One of the most common risks we see is inappropriate or sensitive data being ingested into GenAI models. In the rush to experiment, guardrails around what data can be uploaded, and by whom, are often insufficient. In some cases, organisations have been forced to switch GenAI tools off shortly after deployment when they realised how much sensitive information had become exposed.
Without a clear GenAI strategy and roadmap, many organisations also fall into tool‑first investment decisions, committing significant spend to platforms or vendors that may become obsolete within months. This leads to fragmented solutions, duplicated effort and technology lock‑in, all of which can erode confidence in GenAI investment.
The rapid advancement of GenAI capability is exposing gaps in internal processes that were not designed for a GenAI‑enabled environment. Generating content, insights and analysis at scale heightens risks related to accuracy, compliance, intellectual property and reputation, especially where traditional review and approval controls remain unchanged. These risks are further amplified in accounting and finance businesses due to the sensitivity of financial data, regulatory obligations and the reliance on professional judgement.

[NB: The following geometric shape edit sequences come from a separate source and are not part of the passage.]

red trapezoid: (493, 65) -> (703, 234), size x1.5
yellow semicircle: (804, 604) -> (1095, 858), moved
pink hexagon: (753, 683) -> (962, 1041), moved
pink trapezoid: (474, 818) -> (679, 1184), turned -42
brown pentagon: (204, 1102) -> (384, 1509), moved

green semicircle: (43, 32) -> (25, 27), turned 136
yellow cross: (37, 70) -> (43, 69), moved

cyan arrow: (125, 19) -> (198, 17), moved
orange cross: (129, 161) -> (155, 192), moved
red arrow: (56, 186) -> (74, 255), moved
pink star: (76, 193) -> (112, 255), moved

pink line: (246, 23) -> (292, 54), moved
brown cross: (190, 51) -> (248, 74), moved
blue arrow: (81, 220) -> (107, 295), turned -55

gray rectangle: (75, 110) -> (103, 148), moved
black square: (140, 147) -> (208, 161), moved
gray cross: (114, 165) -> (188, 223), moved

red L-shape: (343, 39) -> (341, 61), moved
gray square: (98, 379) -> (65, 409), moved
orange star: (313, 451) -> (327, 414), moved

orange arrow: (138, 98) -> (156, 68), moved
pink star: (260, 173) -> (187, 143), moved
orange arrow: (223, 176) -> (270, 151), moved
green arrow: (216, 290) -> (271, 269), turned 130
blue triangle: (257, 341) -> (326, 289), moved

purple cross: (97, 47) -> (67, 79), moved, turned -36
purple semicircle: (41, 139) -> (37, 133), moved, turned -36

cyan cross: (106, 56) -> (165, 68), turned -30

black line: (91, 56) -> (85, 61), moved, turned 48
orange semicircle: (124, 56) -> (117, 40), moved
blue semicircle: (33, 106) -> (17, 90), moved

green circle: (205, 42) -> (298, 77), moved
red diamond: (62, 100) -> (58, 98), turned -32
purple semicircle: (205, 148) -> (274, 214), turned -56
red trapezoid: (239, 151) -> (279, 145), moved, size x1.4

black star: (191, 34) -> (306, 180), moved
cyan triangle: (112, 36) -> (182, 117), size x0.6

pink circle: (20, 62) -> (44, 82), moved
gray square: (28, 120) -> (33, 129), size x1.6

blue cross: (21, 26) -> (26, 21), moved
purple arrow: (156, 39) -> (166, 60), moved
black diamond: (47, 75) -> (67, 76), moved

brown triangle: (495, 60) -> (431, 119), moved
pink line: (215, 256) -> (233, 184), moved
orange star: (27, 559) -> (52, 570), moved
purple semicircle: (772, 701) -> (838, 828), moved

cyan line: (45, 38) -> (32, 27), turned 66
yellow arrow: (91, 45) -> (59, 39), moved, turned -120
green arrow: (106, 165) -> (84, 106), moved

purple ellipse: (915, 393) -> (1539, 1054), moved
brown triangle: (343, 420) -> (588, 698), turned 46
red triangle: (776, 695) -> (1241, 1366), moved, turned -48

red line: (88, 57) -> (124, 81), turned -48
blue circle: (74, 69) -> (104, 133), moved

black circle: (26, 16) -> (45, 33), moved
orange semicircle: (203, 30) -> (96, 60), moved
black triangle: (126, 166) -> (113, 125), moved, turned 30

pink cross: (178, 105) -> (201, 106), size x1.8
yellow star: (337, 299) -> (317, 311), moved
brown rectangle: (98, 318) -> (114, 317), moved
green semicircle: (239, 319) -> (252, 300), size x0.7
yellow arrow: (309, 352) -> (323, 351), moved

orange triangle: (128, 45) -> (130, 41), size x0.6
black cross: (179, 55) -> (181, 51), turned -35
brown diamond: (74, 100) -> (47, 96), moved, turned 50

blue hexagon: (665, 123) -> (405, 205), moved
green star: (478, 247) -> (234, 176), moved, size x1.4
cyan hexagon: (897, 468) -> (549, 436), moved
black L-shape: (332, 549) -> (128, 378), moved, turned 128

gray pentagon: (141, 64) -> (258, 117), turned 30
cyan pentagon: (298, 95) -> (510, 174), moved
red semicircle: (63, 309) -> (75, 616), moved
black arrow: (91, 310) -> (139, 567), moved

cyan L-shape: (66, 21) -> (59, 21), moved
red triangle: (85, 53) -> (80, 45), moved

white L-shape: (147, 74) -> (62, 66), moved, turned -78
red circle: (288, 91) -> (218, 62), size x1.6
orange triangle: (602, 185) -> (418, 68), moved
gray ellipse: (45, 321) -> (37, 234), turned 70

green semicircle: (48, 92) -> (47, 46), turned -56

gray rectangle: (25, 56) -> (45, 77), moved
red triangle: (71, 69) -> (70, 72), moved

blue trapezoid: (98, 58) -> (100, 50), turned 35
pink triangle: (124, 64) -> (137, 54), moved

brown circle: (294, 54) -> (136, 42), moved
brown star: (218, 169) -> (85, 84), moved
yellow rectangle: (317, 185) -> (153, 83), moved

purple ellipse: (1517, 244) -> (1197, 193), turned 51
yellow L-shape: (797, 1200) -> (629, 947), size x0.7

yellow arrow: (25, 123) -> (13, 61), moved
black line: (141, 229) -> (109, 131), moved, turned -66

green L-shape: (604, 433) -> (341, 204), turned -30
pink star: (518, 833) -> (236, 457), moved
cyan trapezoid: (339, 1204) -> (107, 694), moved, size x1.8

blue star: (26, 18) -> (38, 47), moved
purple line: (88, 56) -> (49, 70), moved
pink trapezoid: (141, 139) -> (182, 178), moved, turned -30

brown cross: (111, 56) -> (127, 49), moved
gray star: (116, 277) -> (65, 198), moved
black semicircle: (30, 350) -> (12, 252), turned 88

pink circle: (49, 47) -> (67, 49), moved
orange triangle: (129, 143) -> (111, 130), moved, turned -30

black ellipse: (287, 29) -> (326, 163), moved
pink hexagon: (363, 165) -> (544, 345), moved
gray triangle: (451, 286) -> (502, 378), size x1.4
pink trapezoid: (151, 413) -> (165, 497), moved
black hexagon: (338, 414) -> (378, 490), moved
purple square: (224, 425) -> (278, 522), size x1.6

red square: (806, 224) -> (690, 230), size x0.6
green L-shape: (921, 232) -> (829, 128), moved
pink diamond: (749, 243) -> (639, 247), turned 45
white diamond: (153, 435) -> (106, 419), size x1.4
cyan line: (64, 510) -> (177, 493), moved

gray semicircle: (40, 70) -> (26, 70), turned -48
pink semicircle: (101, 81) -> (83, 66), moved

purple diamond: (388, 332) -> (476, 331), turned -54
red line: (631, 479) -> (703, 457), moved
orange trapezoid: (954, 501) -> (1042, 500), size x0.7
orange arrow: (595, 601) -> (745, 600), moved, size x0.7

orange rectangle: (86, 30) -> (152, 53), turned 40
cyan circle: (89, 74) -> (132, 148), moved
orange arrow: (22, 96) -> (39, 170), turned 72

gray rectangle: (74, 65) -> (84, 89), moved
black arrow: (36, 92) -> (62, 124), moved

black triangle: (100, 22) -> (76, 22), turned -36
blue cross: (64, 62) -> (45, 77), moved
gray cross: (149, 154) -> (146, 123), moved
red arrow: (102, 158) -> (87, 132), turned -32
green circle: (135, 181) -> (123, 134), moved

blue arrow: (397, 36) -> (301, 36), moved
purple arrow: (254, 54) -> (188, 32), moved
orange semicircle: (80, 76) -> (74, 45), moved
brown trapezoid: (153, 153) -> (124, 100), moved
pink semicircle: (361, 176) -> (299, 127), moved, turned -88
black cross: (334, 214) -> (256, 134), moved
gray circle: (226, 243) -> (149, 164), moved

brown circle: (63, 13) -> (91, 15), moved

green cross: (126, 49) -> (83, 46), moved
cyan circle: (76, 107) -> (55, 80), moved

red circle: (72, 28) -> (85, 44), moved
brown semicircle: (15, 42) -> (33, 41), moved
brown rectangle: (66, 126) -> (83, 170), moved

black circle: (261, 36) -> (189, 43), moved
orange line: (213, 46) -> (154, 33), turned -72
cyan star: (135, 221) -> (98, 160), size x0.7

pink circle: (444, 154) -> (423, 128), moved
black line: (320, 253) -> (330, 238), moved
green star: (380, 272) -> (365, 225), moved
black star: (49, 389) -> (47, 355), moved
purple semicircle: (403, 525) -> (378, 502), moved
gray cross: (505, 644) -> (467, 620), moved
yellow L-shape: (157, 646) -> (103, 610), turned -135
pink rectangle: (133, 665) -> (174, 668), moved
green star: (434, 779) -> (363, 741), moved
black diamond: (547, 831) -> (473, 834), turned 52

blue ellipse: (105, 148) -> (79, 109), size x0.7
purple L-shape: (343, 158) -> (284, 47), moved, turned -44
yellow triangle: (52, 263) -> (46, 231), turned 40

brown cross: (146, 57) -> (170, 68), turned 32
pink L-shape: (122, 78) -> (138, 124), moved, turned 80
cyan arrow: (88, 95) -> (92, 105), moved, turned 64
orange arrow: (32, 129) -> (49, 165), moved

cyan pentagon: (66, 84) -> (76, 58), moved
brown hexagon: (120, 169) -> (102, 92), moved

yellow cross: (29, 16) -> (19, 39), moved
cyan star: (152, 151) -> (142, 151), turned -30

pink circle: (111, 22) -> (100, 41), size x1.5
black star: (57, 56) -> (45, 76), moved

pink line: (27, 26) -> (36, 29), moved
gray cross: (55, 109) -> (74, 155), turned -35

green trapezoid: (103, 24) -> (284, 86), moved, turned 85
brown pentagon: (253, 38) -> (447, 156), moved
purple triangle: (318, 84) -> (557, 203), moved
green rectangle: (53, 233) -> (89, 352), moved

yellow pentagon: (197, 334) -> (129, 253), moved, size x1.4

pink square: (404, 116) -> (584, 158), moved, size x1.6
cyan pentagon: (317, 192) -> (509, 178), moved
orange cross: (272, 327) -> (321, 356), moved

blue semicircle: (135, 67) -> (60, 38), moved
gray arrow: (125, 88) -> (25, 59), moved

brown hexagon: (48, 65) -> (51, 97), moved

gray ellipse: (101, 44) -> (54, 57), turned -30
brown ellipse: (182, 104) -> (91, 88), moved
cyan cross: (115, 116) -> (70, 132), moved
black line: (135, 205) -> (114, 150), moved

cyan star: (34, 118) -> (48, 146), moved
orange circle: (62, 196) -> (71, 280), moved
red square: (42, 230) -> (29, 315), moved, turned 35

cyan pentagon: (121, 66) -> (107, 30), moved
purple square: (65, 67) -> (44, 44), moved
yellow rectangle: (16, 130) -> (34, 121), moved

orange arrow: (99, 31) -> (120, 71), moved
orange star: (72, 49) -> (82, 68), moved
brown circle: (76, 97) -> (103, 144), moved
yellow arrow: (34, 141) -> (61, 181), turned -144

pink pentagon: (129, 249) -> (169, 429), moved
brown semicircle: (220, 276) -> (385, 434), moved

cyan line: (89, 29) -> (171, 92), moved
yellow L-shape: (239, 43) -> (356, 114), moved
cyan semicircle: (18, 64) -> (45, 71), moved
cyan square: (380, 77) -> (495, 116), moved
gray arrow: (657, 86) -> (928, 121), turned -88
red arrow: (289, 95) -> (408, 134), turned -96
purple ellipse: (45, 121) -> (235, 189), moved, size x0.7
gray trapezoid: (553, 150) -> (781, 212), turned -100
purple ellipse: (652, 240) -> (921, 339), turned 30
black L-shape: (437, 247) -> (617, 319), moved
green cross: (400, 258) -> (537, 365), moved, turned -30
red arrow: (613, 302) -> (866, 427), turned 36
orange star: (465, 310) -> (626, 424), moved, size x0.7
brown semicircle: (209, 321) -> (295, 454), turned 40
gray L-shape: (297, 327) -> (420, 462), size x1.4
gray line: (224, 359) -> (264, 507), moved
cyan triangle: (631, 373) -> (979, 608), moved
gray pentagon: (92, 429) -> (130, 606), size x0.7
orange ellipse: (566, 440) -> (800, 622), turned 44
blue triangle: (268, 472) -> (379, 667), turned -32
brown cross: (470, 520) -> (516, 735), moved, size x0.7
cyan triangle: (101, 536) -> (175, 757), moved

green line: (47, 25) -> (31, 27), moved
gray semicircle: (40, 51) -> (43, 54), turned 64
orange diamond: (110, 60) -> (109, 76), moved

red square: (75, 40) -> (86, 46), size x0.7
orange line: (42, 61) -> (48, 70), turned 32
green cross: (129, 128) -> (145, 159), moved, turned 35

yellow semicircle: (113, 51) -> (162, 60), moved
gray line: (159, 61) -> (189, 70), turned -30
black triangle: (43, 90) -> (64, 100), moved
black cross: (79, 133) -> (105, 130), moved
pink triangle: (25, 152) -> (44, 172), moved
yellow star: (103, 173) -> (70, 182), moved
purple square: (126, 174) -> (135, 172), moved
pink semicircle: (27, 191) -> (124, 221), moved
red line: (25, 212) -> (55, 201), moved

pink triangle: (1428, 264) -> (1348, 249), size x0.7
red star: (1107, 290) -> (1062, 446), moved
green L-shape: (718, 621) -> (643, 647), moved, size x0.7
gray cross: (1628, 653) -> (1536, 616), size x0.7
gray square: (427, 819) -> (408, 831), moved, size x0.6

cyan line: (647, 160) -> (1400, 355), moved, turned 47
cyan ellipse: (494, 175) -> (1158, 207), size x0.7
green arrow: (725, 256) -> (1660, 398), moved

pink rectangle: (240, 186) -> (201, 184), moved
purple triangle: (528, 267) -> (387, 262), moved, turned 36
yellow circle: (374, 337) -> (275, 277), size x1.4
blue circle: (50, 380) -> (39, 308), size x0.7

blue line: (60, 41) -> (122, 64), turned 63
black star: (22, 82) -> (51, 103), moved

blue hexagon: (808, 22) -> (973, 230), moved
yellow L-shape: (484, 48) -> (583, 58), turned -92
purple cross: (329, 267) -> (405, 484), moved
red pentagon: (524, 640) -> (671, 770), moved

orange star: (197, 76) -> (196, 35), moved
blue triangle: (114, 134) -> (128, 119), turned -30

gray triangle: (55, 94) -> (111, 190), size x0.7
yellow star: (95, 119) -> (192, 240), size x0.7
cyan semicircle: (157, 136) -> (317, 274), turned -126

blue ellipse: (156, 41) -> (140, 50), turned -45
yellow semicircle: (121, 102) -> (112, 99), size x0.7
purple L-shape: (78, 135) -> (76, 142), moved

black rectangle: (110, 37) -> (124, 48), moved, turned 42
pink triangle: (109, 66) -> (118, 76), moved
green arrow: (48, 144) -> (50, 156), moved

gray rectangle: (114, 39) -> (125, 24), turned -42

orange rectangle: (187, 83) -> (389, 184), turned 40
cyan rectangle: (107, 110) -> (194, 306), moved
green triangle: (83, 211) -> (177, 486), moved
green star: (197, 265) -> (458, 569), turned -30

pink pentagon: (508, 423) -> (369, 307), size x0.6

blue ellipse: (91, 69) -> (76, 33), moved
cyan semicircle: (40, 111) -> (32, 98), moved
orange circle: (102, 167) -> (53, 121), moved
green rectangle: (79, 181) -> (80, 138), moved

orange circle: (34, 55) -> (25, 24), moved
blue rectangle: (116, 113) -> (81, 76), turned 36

Awareness of GenAI risk is growing, but governance maturity remains uneven. A recurring challenge is misalignment at the leadership level on GenAI philosophy, risk appetite and ambition. Where leaders are not aligned, governance inevitably lags.
In many organisations, governance is introduced reactively, as a brake applied when leaders become nervous about how quickly things could go wrong. Far fewer organisations treat governance as a mechanism that gives leaders the confidence to move faster, knowing risks are understood, managed and owned.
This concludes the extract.